Ukrainian who lost everything in Hostomel vows a return to her ruined home
On the outskirts of Kyiv, vegetation grows unchecked and the cats run wild.
Up until six months ago — when the first Russian troops landed at Antonov Airport around a kilometre and a half away — the brick buildings of Proskurivska Street in Hostomel evoked idyllic postcards of an orderly and peaceful world.
Now, only naked structures remain. Inside are piles of rubble. Something rots, hidden underneath.
The cats no longer belong to anyone. They roam hungry and lonely, approaching anyone who comes to contemplate what is left of the neighbourhood.
One of them is Lyudmila Holovienko.
The 55-year-old’s apartment in Proskurivska Street was burned down in late February, in the early days of the invasion.
Now, she wanders the deserted street that had been her home for 35 years.
“We haven’t touched anyone, we haven’t taken anything from anyone, we haven’t attacked anyone,” said Lyudmila, referring to the loss of her house. “Do you see what the Russians did?”
The three-storey property that housed her apartment, which dates from 1936, had endured Nazi occupation but didn’t survive the Russian invasion.
Hostomel was among the first towns occupied in Kyiv’s suburbs, along with neighbouring Bucha and Irpin, the scenes of alleged civilian massacres.

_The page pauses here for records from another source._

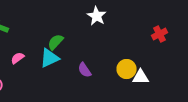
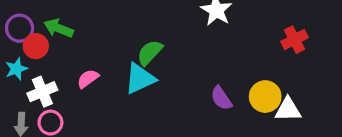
red cross: (160, 34) -> (294, 40), moved
purple semicircle: (85, 70) -> (221, 98), moved

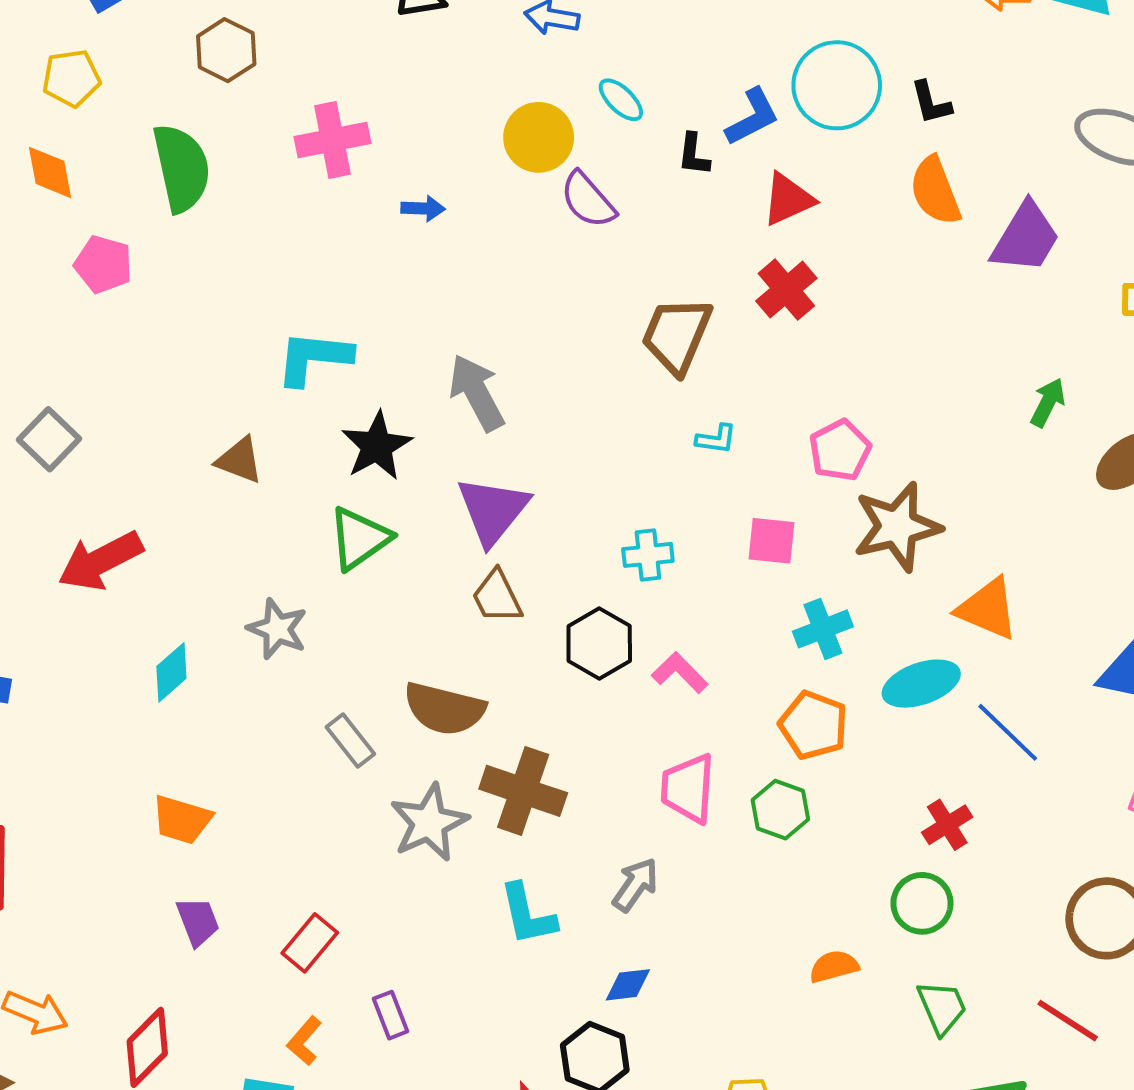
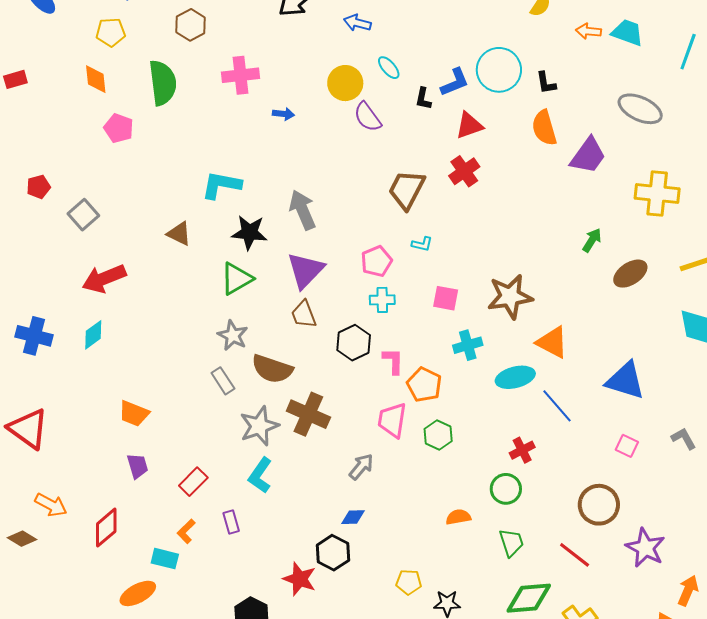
black star: (377, 446) -> (249, 233), turned 30
pink pentagon: (840, 450) -> (376, 261), moved
gray star: (277, 629) -> (233, 335), moved
cyan diamond: (171, 672) -> (93, 335), moved
pink L-shape: (680, 673) -> (393, 361), turned 40
orange pentagon: (813, 725) -> (424, 385), moved
cyan L-shape: (528, 915) -> (260, 475), moved, turned 42

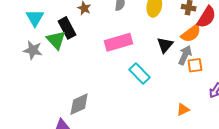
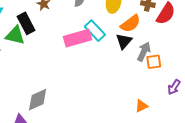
orange semicircle: (191, 33) -> (130, 24), moved
green triangle: (56, 40) -> (15, 35), turned -35
cyan rectangle: (139, 73) -> (95, 31), moved

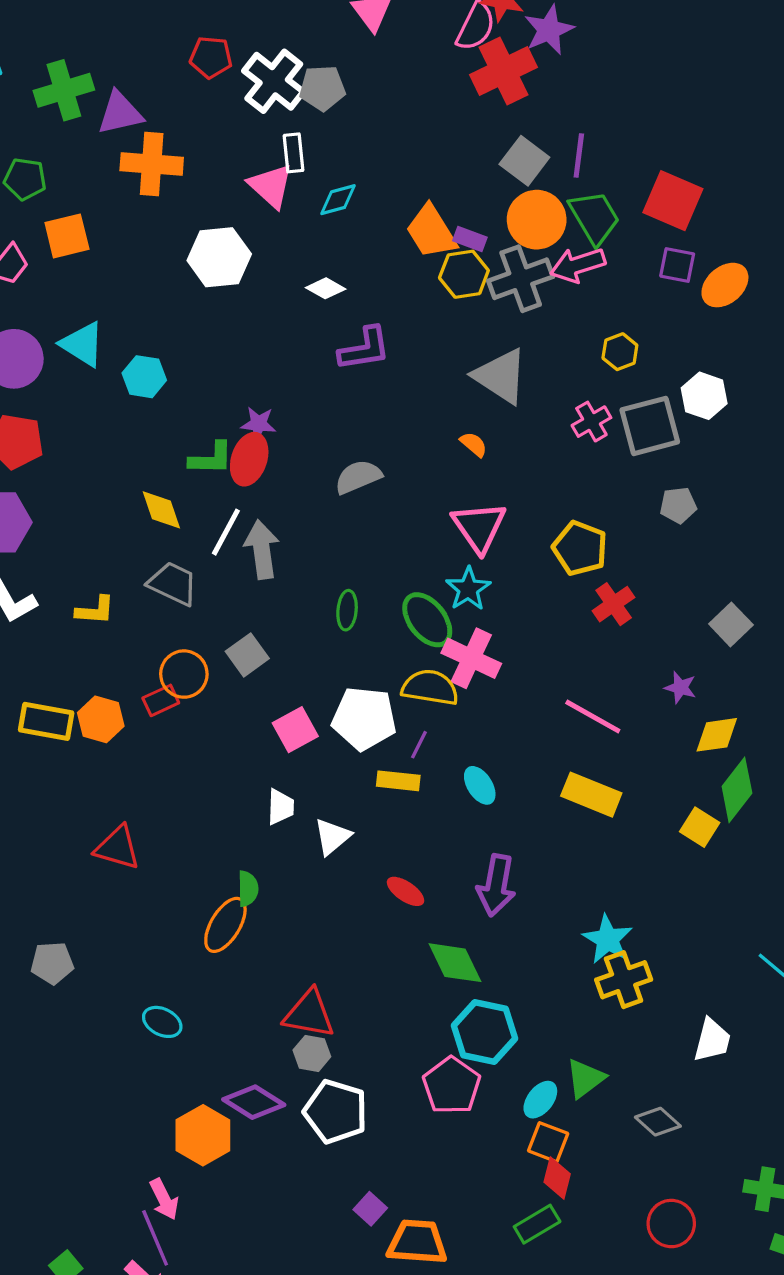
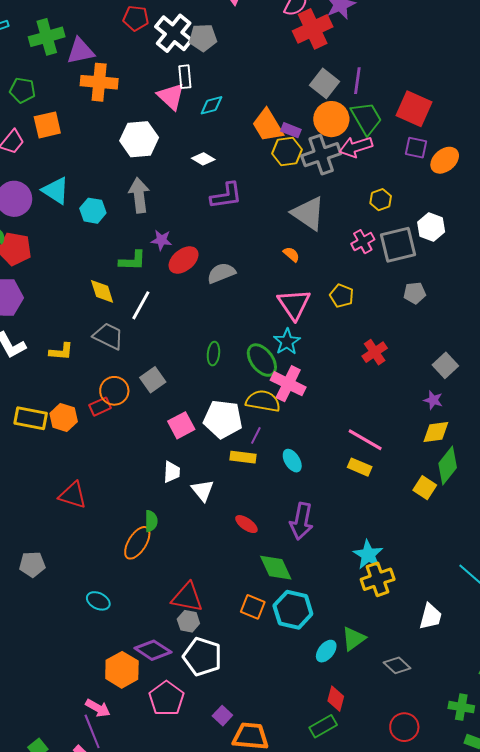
red ellipse: (249, 459) -> (184, 260), moved, turned 32
yellow pentagon: (580, 548) -> (342, 296), moved, size x0.7
gray arrow: (262, 550) -> (139, 195), moved
purple star: (680, 687) -> (433, 400), moved
pink line: (593, 717) -> (365, 440), moved
yellow rectangle: (591, 795) -> (360, 467), size x0.7
white triangle: (332, 837) -> (203, 490), turned -30
pink pentagon: (452, 1086) -> (166, 698), moved
orange square: (548, 1142) -> (253, 607), moved
pink arrow: (164, 1199) -> (98, 708), turned -35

Street-by-street battles broke out in Hostomel, forcing many residents to flee. Those that stayed hid for days or weeks in cellars without heating, gas or electricity.
Volunteers who tried to bring them food and medicines came under gunfire, said Lyudmila, and the town’s mayor, Yuri Prylypko, was killed in early March.
Lyudmila was not at home when her property burned down, instead living with her ill, bedridden mother a few kilometres away, a decision that would save her life.
It was there that she heard the first noises of the invasion.
“I thought it was a gas tank from our neighbours,” she said. “And then three hours later, everything started: planes, smoke, shooting. It was just such a horror.”
If losing her home wasn’t enough, in April, she lost her mother. She was 86.
“She didn’t survive it all, the cold, the hunger,” Lyudmila said. “As long as I live, I’ll remember it all for the rest of my life.”
Just a few months earlier, Lyudmila had lost her daughter, who died from cancer, aged 32 — on New Year’s Eve.
In August, six months since the war began, Lyudmila is back at her late mother’s property, dishing up a meal of cold salo, chicken dishes and fresh pickles.
Next to Lyudmila are her young niece and daring 75-year-old aunt, who faced Russian soldiers when they knocked on her door in search of men, food, and weapons.
The trio, along with Lyudmila’s uncle, sheltered in their house during the occupation.
The broken roof and damaged windows left by the explosions have since been fixed, but the glass has been taped over in the shape of an “x” as a precaution.
Now a quiet sense of normalcy has set in, but the wounds and painful memories linger.
Lyudmila does not know what will happen with the reconstruction of Hostomel and the rubble inside her building remains untouched.
With the fear of a strong winter ahead, she must prepare for what is to come.
“I’ll come back here, I want to live here, I like it here, everything is native here,” she said of Proskurivska Street back in June, her voice trembling.
“We all just got hurt, all of us. Every family has grief, misfortune. It’s just awful.”